Regex Cookbook


This page presents recipes for regex tasks you may have to solve. If you learn by example, this is a great spot to spend a regex vacation.

The page is a work in progress, so please forgive all the gaps: I thought it would be preferable to have an incomplete page now than a complete page in 25 years—if that is possible. I also haven't proofed this page as thoroughly as the others, so please report any bugs using the form at the bottom.

In O'Reilly's Regex Cookbook, many of the recipes focus on ultra-specialized tasks such as matching Canadian postal codes or US social security numbers. I have a lot of respect for Jan Goyvaerts, but for me that's a little weak.
If you learn by example, this is a great spot to spend a regex vacation.
To me, many of the "recipes" are a repeat of the same general concept. I don't find this approach conducive to challenging the mind and expanding one's understanding of regular expressions. So here I try the approach I would have liked to see in the book. This page tries to present expressions that are "topologically different" from one another to expose you to as many uses of regex syntax as possible—hoping to help the regex student improve his or her fluency. Making all examples "different" is not always possible (or desirable), but that's the general idea.

It's hard to place expressions into neat categories as there can be considerable overlap, but here is the general organization of the expressions on this page:

1. Capturing
2. Validating
3. Finding
4. Replacing and Inserting

I'll acknowledge that these distinctions are often a bit arbitrary, but they give you different things to look at.

Capturing

How do I parse the values of a complex string, such as a url's GET parameters? [parsing]
How do I capture text inside a set of parentheses? [parentheses]
How to I match text inside a set of parentheses that contains other parentheses? [complex parentheses]

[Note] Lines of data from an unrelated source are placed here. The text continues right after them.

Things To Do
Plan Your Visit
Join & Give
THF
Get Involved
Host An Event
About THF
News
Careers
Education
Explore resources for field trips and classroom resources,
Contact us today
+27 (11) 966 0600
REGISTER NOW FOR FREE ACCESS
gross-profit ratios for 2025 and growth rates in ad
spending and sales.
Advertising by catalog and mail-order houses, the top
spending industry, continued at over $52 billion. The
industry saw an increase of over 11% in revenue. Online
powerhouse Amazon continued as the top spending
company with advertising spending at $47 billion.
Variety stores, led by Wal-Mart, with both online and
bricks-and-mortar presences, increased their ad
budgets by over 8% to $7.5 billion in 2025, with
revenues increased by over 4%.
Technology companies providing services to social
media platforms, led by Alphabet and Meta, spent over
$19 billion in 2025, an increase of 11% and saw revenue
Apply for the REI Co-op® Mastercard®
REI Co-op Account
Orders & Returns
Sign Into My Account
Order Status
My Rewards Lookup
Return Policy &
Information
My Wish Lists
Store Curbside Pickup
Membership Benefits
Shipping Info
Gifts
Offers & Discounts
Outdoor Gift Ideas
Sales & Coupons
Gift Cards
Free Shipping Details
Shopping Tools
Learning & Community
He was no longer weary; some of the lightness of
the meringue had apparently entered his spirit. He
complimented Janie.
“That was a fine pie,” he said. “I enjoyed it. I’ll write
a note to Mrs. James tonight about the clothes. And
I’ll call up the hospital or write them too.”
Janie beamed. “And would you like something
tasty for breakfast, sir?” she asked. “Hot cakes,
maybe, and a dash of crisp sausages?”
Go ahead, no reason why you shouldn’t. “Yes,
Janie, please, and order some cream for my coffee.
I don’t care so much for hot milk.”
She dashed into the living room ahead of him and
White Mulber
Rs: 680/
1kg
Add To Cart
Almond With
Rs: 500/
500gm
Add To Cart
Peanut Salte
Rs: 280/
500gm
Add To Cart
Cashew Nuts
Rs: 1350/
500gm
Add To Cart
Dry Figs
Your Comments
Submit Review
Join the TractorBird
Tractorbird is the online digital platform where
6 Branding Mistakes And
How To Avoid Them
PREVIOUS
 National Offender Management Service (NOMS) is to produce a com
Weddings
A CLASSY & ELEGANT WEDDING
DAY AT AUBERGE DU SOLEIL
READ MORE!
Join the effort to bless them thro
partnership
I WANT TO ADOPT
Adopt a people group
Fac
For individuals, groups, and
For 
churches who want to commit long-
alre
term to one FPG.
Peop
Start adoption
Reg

How do I parse the values of a complex string, such as a url's GET parameters?
Suppose you wanted to extract the values for day, name and fruit from this string: site.org?day=7&name=adam&fruit=apple
It is very likely you would have ready-made tools to extract these values, such as the GET array. But if you had to do it with regex, you could use this:
\?day=(\d)&name=([^&]+)&fruit=(\w+)
The values are captured in Groups 1, 2 and 3. If not all strings contained all the parameters, you could make the components optional:
\?(?:day=(\d))?&?(?:name=([^&]+))?&?(?:fruit=(\w+))?

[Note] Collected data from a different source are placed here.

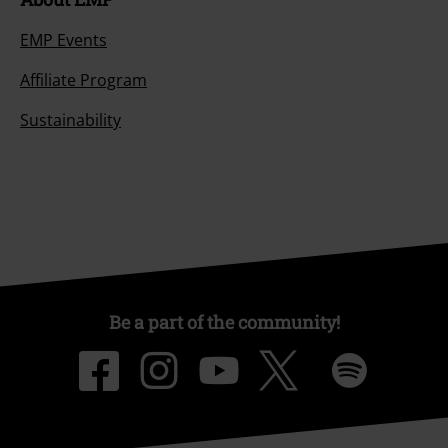
EMP Events
Affiliate Program
Sustainability
Be a part of the community!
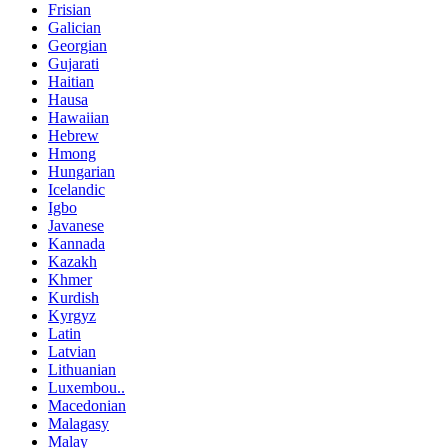
Frisian
Galician
Georgian
Gujarati
Haitian
Hausa
Hawaiian
Hebrew
Hmong
Hungarian
Icelandic
Igbo
Javanese
Kannada
Kazakh
Khmer
Kurdish
Kyrgyz
Latin
Latvian
Lithuanian
Luxembou..
Macedonian
Malagasy
Malay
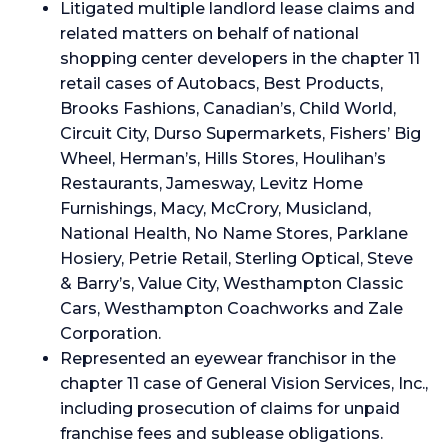
Litigated multiple landlord lease claims and
related matters on behalf of national
shopping center developers in the chapter 11
retail cases of Autobacs, Best Products,
Brooks Fashions, Canadian’s, Child World,
Circuit City, Durso Supermarkets, Fishers’ Big
Wheel, Herman’s, Hills Stores, Houlihan’s
Restaurants, Jamesway, Levitz Home
Furnishings, Macy, McCrory, Musicland,
National Health, No Name Stores, Parklane
Hosiery, Petrie Retail, Sterling Optical, Steve
& Barry’s, Value City, Westhampton Classic
Cars, Westhampton Coachworks and Zale
Corporation.
Represented an eyewear franchisor in the
chapter 11 case of General Vision Services, Inc.,
including prosecution of claims for unpaid
franchise fees and sublease obligations.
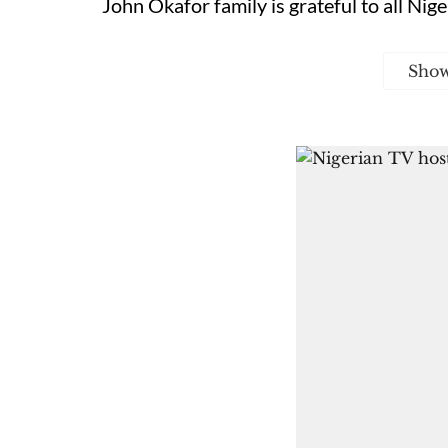
John Okafor family is grateful to all Nige
Sho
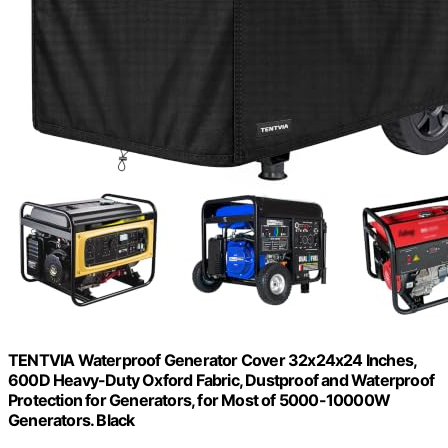
TENTVIA Waterproof Generator Cover 32x24x24 Inches,
600D Heavy-Duty Oxford Fabric, Dustproof and Waterproof
Protection for Generators, for Most of 5000-10000W
Generators. Black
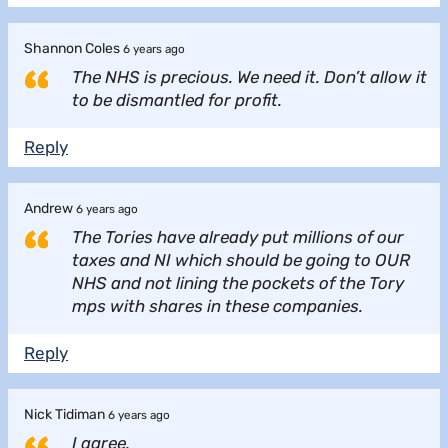
Shannon Coles
6 years ago
The NHS is precious. We need it. Don’t allow it
to be dismantled for profit.
Reply
Andrew
6 years ago
The Tories have already put millions of our
taxes and NI which should be going to OUR
NHS and not lining the pockets of the Tory
mps with shares in these companies.
Reply
Nick Tidiman
6 years ago
I agree.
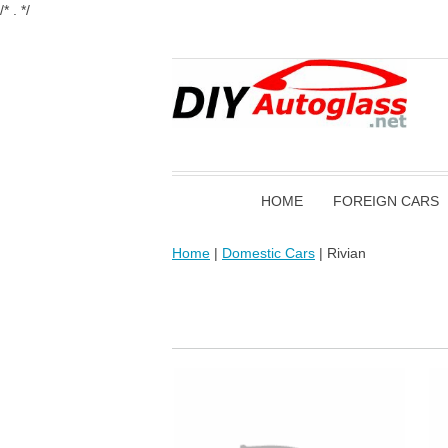
/* . */
HOME
FOREIGN CARS
Home
|
Domestic Cars
| Rivian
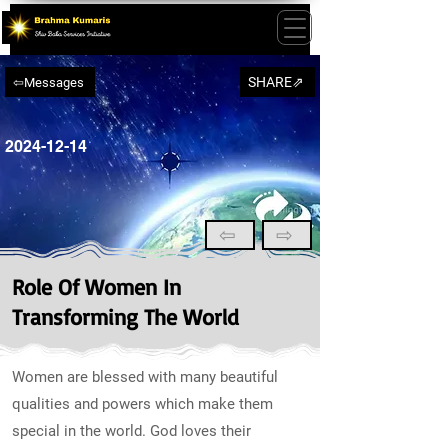
SHARE⇗
⇦Messages
2024-12-14
⇦
⇨
Role Of Women In
Transforming The World
Women are blessed with many beautiful
qualities and powers which make them
special in the world. God loves their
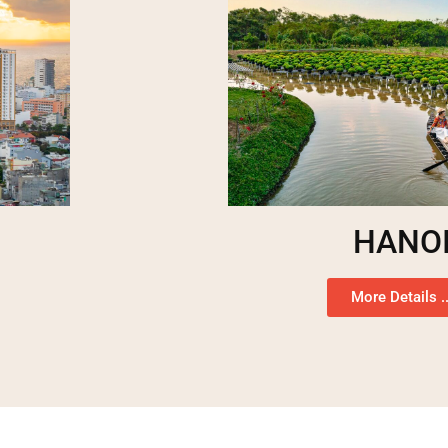
HANO
More Details ..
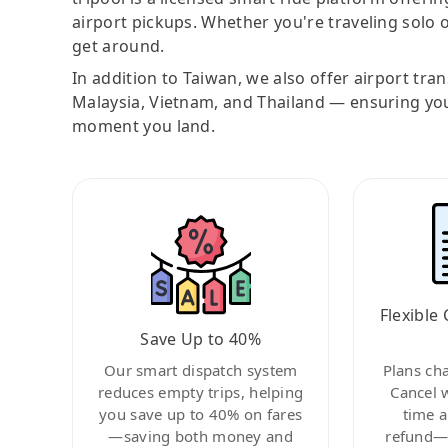
airport pickups. Whether you're traveling solo o
get around.
In addition to Taiwan, we also offer airport tra
Malaysia, Vietnam, and Thailand — ensuring yo
moment you land.
Flexible 
Save Up to 40%
Our smart dispatch system
Plans ch
reduces empty trips, helping
Cancel 
you save up to 40% on fares
time a
—saving both money and
refund—c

How do I capture text inside a set of parentheses?
This is a common request on forums. You have a file with text such as Acapulco airport (ACA) and you want to grab the text in the parentheses.

Here is a recipe to capture the text inside a single set of parentheses: \(([^()]*)\)

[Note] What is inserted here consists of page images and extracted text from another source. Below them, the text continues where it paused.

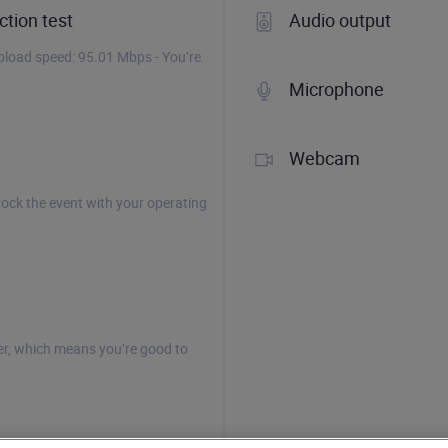
tion test
Audio output
load speed: 95.01 Mbps - You’re
Microphone
Webcam
rock the event with your operating
r, which means you’re good to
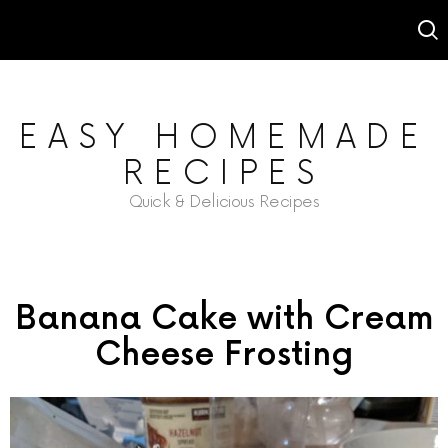
EASY HOMEMADE
RECIPES
Quick & Delicious Recipes
Banana Cake with Cream
Cheese Frosting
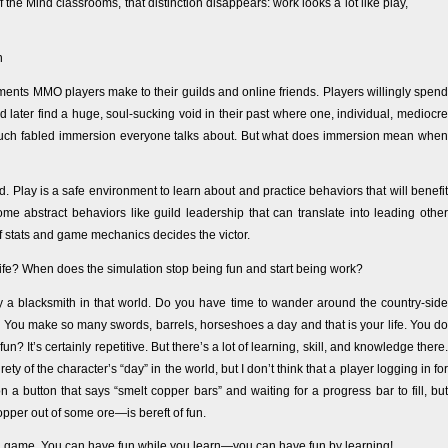
f the Mind classrooms, that distinction disappears: work looks a lot like play,
h
ents MMO players make to their guilds and online friends. Players willingly spend
 later find a huge, soul-sucking void in their past where one, individual, mediocre
much fabled immersion everyone talks about. But what does immersion mean when
rld. Play is a safe environment to learn about and practice behaviors that will benefit
e abstract behaviors like guild leadership that can translate into leading other
of stats and game mechanics decides the victor.
fe? When does the simulation stop being fun and start being work?
 a blacksmith in that world. Do you have time to wander around the country-side
 You make so many swords, barrels, horseshoes a day and that is your life. You do
un? It’s certainly repetitive. But there’s a lot of learning, skill, and knowledge there.
ty of the character’s “day” in the world, but I don’t think that a player logging in for
 button that says “smelt copper bars” and waiting for a progress bar to fill, but
pper out of some ore—is bereft of fun.
h a game. You can have fun while you learn—you can have fun by learning!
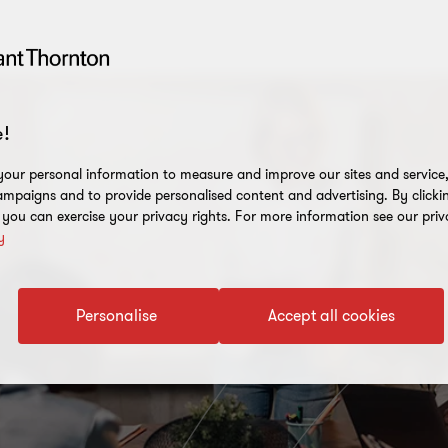
!
our personal information to measure and improve our sites and service, 
mpaigns and to provide personalised content and advertising. By clicki
, you can exercise your privacy rights. For more information see our priv
y
Personalise
Accept all cookies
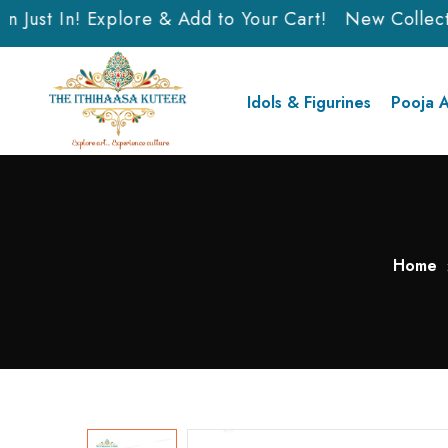
Just In! Explore & Add to Your Cart!
New Collectio
Idols & Figurines
Pooja A
Home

First we match the opening parenthesis: \(. Then we greedily match any number of any character that is neither an opening nor a closing parenthesis (we don't want nested parentheses for this example: [^()]*. This is the content of the parentheses, and it is placed within a set of regex parentheses in order to capture it into Group 1. Last, we match the closing parenthesis: \).

How to I match text inside a set of parentheses that contains other parentheses?
This requires a small tweak and a regex flavor that supports recursion. We're still going to match the opening parenthesis at the very start and the closing parenthesis at the very end. Inside, we'll match "stuff that's not parentheses" (or nothing), followed by zero or more sequences of (i) a repeat the whole pattern (expressed below as (?R), and (ii) more "stuff that's not parentheses" (expressed below as (?2)).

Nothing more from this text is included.